• Data records:
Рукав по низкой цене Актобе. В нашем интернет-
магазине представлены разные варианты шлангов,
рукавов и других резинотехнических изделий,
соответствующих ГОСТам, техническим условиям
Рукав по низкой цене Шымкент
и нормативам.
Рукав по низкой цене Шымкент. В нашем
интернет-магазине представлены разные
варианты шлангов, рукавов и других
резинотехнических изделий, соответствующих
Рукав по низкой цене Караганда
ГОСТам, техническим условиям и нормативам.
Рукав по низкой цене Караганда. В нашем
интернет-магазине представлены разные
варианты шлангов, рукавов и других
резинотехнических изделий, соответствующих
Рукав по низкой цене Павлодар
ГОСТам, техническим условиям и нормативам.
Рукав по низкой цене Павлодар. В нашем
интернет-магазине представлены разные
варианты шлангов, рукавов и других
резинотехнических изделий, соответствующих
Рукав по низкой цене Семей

• Task directions:
Retype every record above exactly as it stands.

• Output for this exercise:
Рукав по низкой цене Актобе. В нашем интернет-
магазине представлены разные варианты шлангов,
рукавов и других резинотехнических изделий,
соответствующих ГОСТам, техническим условиям
Рукав по низкой цене Шымкент
и нормативам.
Рукав по низкой цене Шымкент. В нашем
интернет-магазине представлены разные
варианты шлангов, рукавов и других
резинотехнических изделий, соответствующих
Рукав по низкой цене Караганда
ГОСТам, техническим условиям и нормативам.
Рукав по низкой цене Караганда. В нашем
интернет-магазине представлены разные
варианты шлангов, рукавов и других
резинотехнических изделий, соответствующих
Рукав по низкой цене Павлодар
ГОСТам, техническим условиям и нормативам.
Рукав по низкой цене Павлодар. В нашем
интернет-магазине представлены разные
варианты шлангов, рукавов и других
резинотехнических изделий, соответствующих
Рукав по низкой цене Семей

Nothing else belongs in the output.